Q1. Which of the following object detection networks uses a ROI Pooling layer?
R-CNN
Fast R-CNN
YOLO
All of the above
Answer: 2 Explanation: Out of the above mentioned networks, only Fast R-CNN uses a ROI Pooling layer. Becuase of this, Fast R-CNN can take any size image as input as compared to R-CNN where we need to resize region proposals before passing into CNN. Refer to this research paper to understand more.
Q2. Which of the following techniques can be used to reduce the number of channels/feature maps?
Pooling
Padding
1×1 convolution
Batch Normalization
Answer: 3 Explanation: 1×1 convolution can be used to reduce the number of channels/feature maps. Refer to this beautiful explanation by Andrew Ng to understand more.
Q3. Which of the following networks has the fastest prediction time?
R-CNN
Fast R-CNN
Faster R-CNN
Answer: 3 Explanation: As clear from the name, Faster R-CNN has the fastest prediction time. Refer to this research paper to understand more.
Q4. Max-Pooling makes the Convolutional Neural Network translation invariant (for small translations of the input)?
True
False
Answer: 1 Explanation: According to Ian Goodfellow, Max pooling achieves partial invariance to small translations because the max of a region depends only on the single largest element. If a small translation doesn’t bring in a new largest element at the edge of the pooling region and also doesn’t remove the largest element by taking it outside the pooling region, then the max doesn’t change.
Q5. What do you mean by the term “Region Proposals” as used in the R-CNN paper?
regions of an image that could possibly contain an object of interest
regions of an image that could possibly contain information other than the object of interest
final bounding boxes given by the R-CNN
Answer: 1 Explanation: As clear from the name, Region Proposals are a set of candidate regions that could possibly contain an object of interest. These region proposals are then fed to a CNN which extracts features from each of these proposals and these features are then fed to a SVM classifier to determine what type of object (if any) is contained within the proposal. The main reason behind extracting these region proposals beforehand is that instead of searching the object at all image locations, we should search for only those locations where there is a possibility of object. This will reduce the false positives as we are only searching in the regions where there is a possibility of having an object. Refer to this research paper to understand more.

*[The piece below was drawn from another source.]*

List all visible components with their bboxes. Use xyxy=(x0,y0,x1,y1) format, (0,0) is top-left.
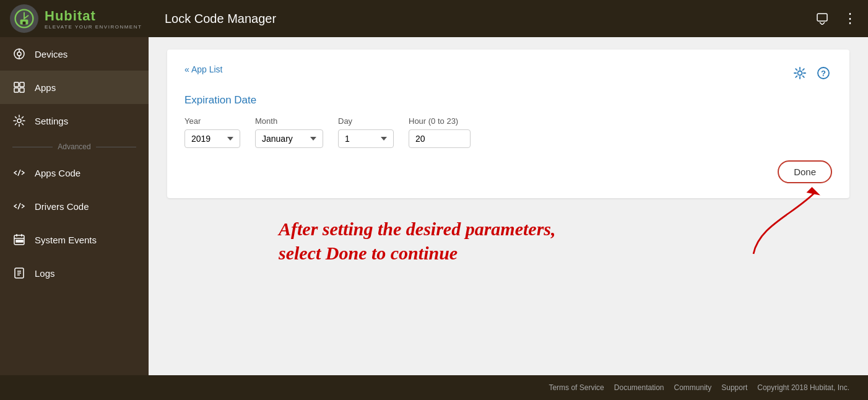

Q6. Because Pooling layer has no parameters, they don’t affect the gradient calculation during backpropagation?
True
False
Answer: 2 Explanation: It is true that Pooling layer has no parameters and hence no learning takes place during backpropagation. But it’s wrong to say that they don’t affect the gradient calculation during backpropagation because pooling layer guides the gradient to the right input from which the Pooling output came from. Refer to this link to know more.
Q7. Which of the following techniques was used by Traditional computer vision object detection algorithms to locate objects in images at varying scales and locations?
image pyramids for varing scale and sliding windows for varing locations
image pyramids for varing locations and sliding windows for varing scale
Answer: 1 Explanation: Becuase an object can be of any size and can be present at any location, so for object detection we need to search both at different locations and scales. As we know that by using image pyramids (multi-resolution representations for images) we can handle scale dependency and for locations we can use sliding window. So, traditional computer vision algorithms use these for object detection. For instance, refer to the Overfeat paper that shows how a multiscale and sliding window approach can be efficiently implemented within a ConvNet.
Q8. How do you introduce non-linearity in a Convolutional Neural Network (CNN)?
Using ReLU
Using a Max-Pooling layer
Both of the above
None of the above
Answer: 3 Explanation: Non-linearity can be introduced by either using ReLU (non-linear activation function) or by using a Max-Pooling layer (as max is a non-linear function).